Table 1 shows the performance of each algorithm with only 1 value missing in each case. It is possible to appreciate that the AAA algorithm is clearly better than MICE.

Table 1. Results for algorithm with 1 missing value

In Table 2, the performance was calculated for 2 missing values. In this case, as in the previous one, the AAA algorithm is clearly better than MICE, but the different between each algorithm performance is reduced.

Table 2. Results for algorithm with 2 of missing values

The results present in Table 3, shows that when the missing values increase until 3, the MICE algorithm has better performance than the AAA.

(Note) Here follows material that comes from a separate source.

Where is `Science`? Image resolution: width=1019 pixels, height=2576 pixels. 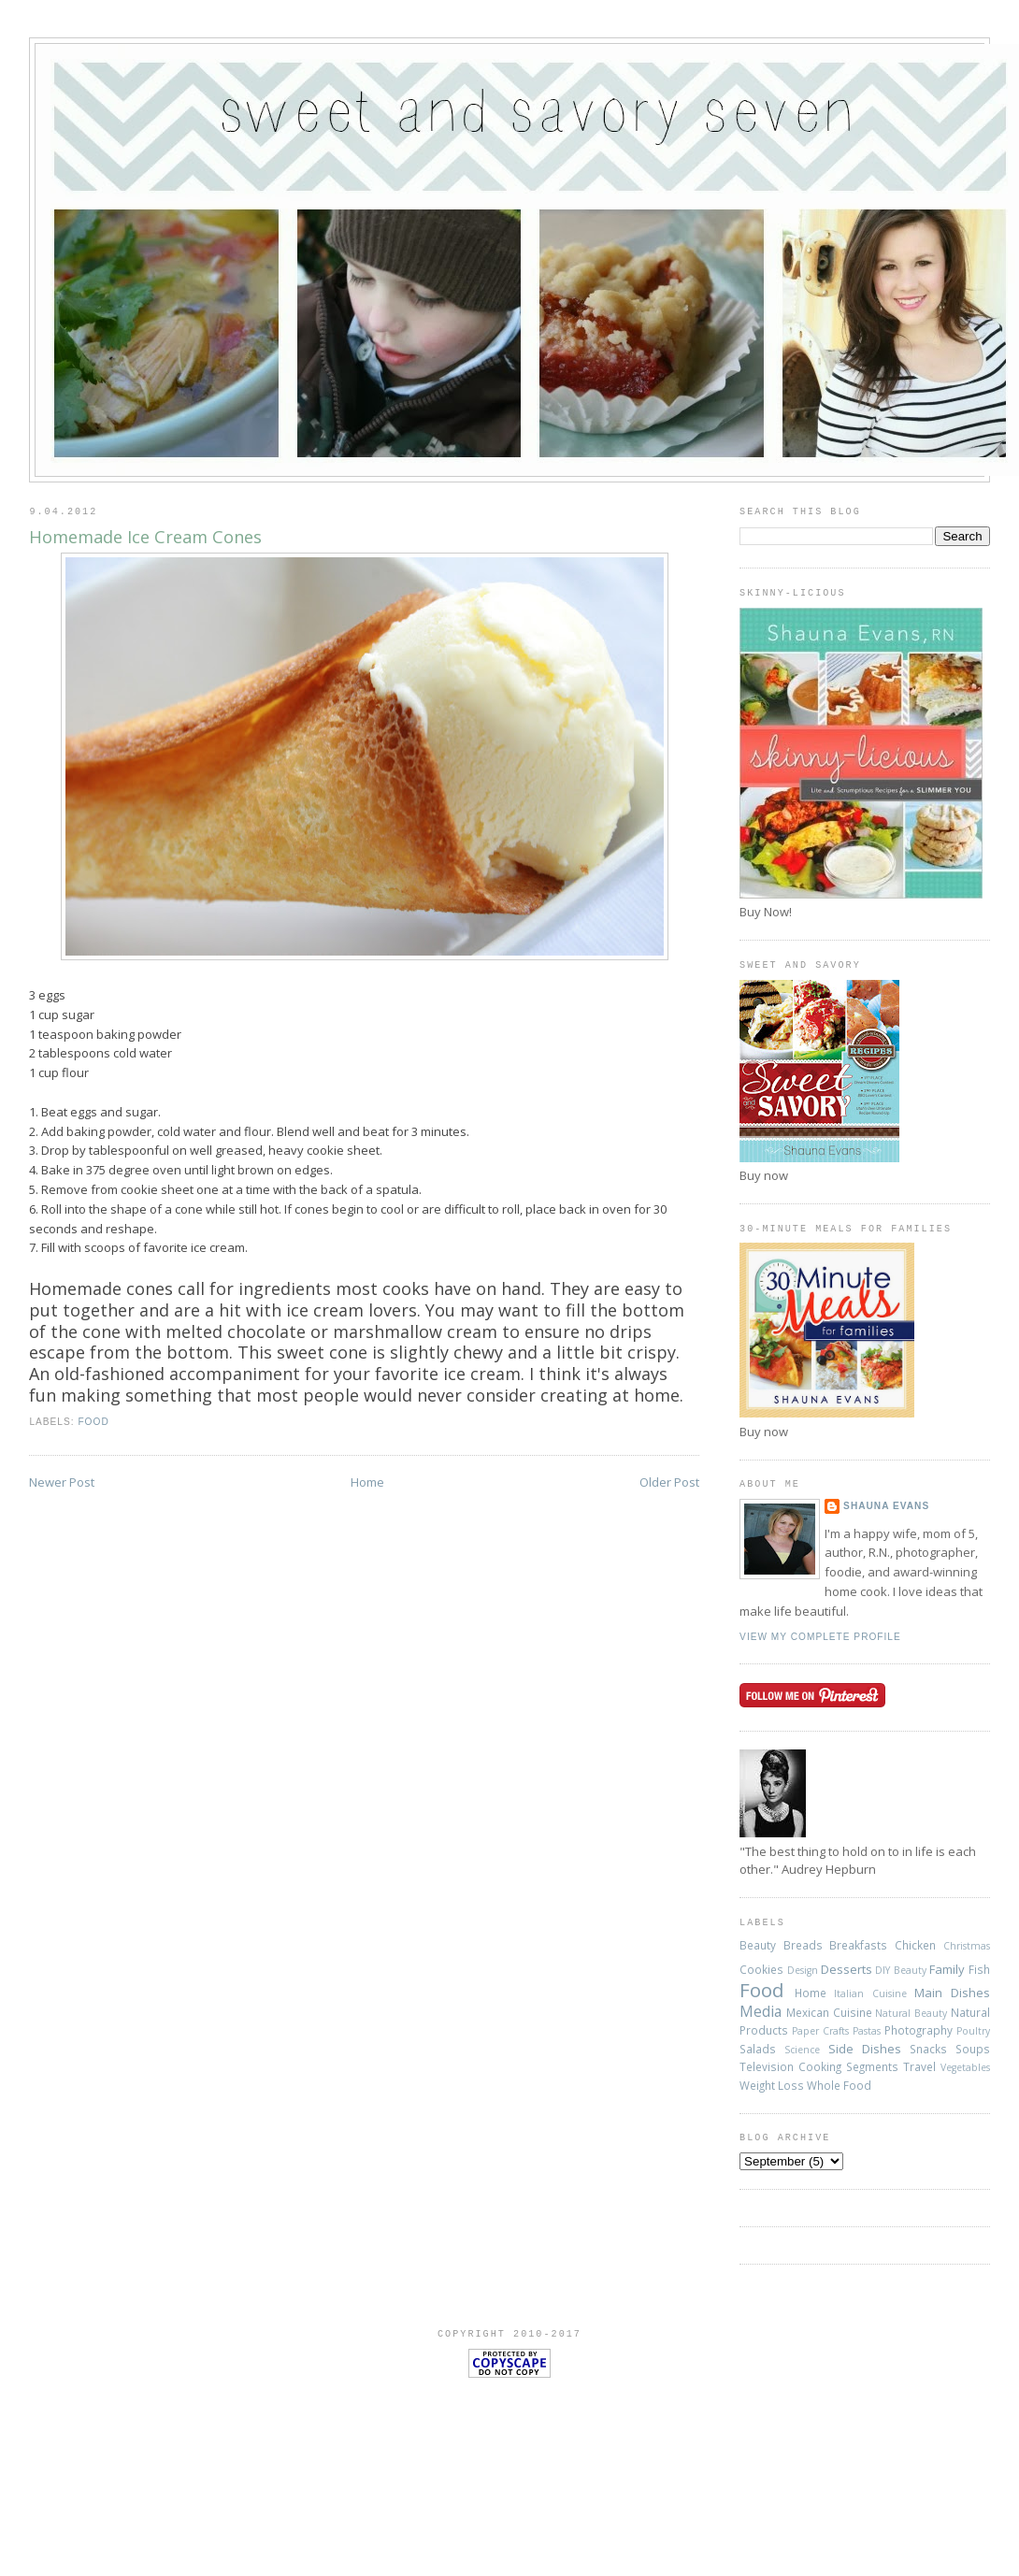 Science is located at coordinates (802, 2049).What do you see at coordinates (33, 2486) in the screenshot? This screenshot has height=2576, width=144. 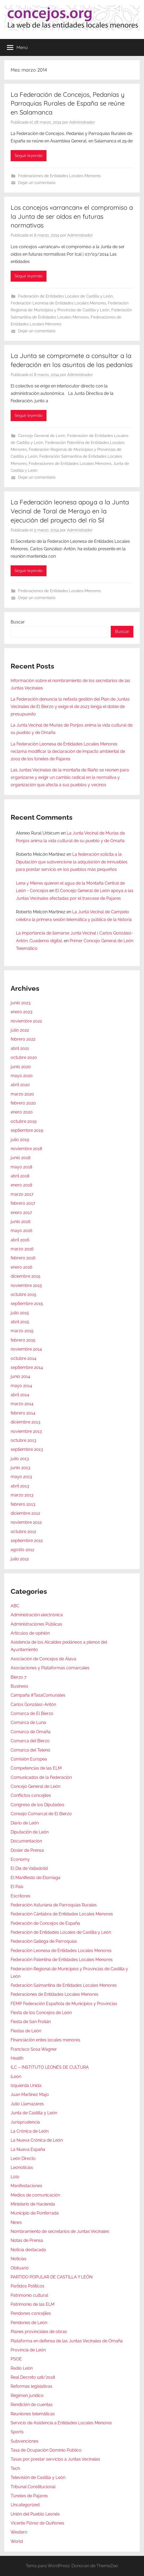 I see `Tribunal Constitucional` at bounding box center [33, 2486].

Table 3. Results for algorithm with 3 of missing values

With the aim to obtain the best results, a hybrid of the two algorithms was accomplished. The results of this hybrid system are shown in Table 4. In this table, the percentage of missing values is fixed to 10 %, but the number of missing values is random. When the missing values are less than 3 the algorithm selected is the AAA, and the MICE is the chosen one in the other cases.

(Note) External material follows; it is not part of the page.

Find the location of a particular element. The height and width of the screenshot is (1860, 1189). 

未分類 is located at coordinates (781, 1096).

Table 4. Results for algorithm with random missing values and hybrid combination

Figure 1 shows the evolution of the RMSE for the two algorithms and the hybrid combination. The hybrid algorithm is not the best one for every case, but has the values for the RMSE constant independently on the number of missing values. The blue continued line represents the MICE algorithm; the red dotted line means the AAA algorithm, and the black dashed line is the combined algorithm results.

Fig. 1.
figure 1

Plotting of the RMSE values for the algorithms

5 Conclusions

Very good results have been obtained in general terms with the data imputation techniques employed on this study.

It is possible to predict the scores of the students for the three cases contemplated, assuming the data do not exist, and comparing the estimate results with the real dataset. The average of RMSE for MICE was 0.50759 varying from 2.47e-3 to 1.54849; for AAA, the average of RMSE was 0.29130 with a minimum of 3.11e-31 and a maximum of 1.29216. The hybrid combination of these two algorithms achieved 4.92e-3 as average of RMSE, varying from 4.26e-5 to 9.72e-3.

These techniques could be used to predict lacks data and then, accomplish studies about students’ performance taken into account all the cases.

In future research the use of support vector machines (SVM) [26, 27] and hybrid methods [2830] will be explored by the authors in order to find a new algorithm with even higher performance.